Die Paelo-Diät gilt als längste erprobte Diät-Form und ist sehr wirksam und effektiv. Das Positive des Ernährungs-Konzepts ist der vordergründige Fokus auf eine langfristige, gesunde Ernährungsumstellung – der Gewichtsverlust ist sekundärer Bonus – aber schnell und nachhaltig möglich.

5. Dukan-Diät

Diese Diätform besteht auf vier abgstimmten Phasen, um die Traumfigur schnell zu erreichen. Die ersten zwei Phasen dienen schnellem Abnehmen, die weiteren zwei sollen den Jojo-Effekt und somit Zunehmen verhindern.

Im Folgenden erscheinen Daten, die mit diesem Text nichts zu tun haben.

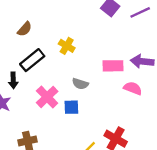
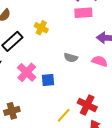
pink rectangle: (113, 66) -> (83, 13), moved
gray semicircle: (80, 84) -> (71, 58), moved

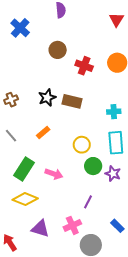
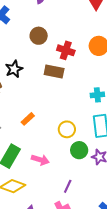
black star: (47, 98) -> (14, 69), moved
brown rectangle: (72, 101) -> (54, 72), moved
purple line: (88, 202) -> (68, 186), moved

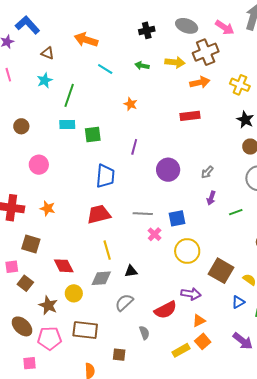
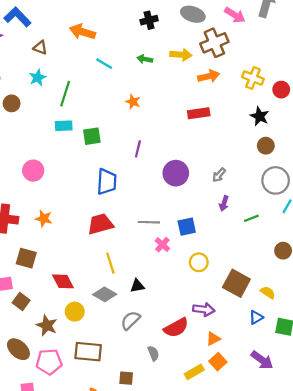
brown circle: (21, 126) -> (12, 103), moved
yellow circle: (187, 251) -> (199, 262), size x0.7
gray diamond: (101, 278) -> (105, 294), turned 35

  • Phase 1 – Abnehmphase: Die Angriffsphase ist kurz und motivierend, da schnell Gewicht verloren wird. Ausschliesslich magere, proteinreiche Lebensmittel  sind hier erlaubt.
  • Phase 2 – Aufbauphase: Zusätzlich zum Diätplan der Abnehmphase sind gewisse Gemüsesorten im Ernährungsplan erlaubt.
  • Phase 3 – Stabilisationsphase: 10 pro verlorenem Kilo wird hier gerechnet und bisher verbotene, stärkehaltige Lebensmittel wie Brot, Käse und Schlemmermahlzeiten in begrenztem Mass erlaubt. Ein reiner Proteintag pro Woche ist weiterhin Pflicht.
  • Phase 4 – Erhaltungsphase: 3 EL Haferkleie pro Tag, mindestens 20 Minuten Bewegung und der Proteindonnerstag müssen für langfristigen Erfolg weiterhin befolgt werden.

Die Dukan-Diät ist für schnelles Abnehmen hilfreich und effizient. Positiv ist die Erhaltungsphase, die einfach einzuhalten ist und das Gewicht langfristig stabilisiert und Jojo-Effekte somit vermeidet.

Richtig abnehmen: Der beste Diätplan für Dich

Kalorienarme Crash-Diäten können ein Motivationsschub sein, sollen aber nicht langfristig zur Gewichtsstabilisation gesehen werden. Reflektieren Sie Ihr Essverhalten und identifizieren Sie die Dickmacher: Oft sind es Kalorien, die wir unbemerkt oder nebenbei konsumieren – der viele Zucker und die Milch im Kaffee oder „nur noch ein Stück“ Schokolade. Eine bewusste ausgewogene Ernährung und regelmässiger Sport sind schon ein grosser Schritt Richtung Abnehmen für die schlanke Bikinifigur.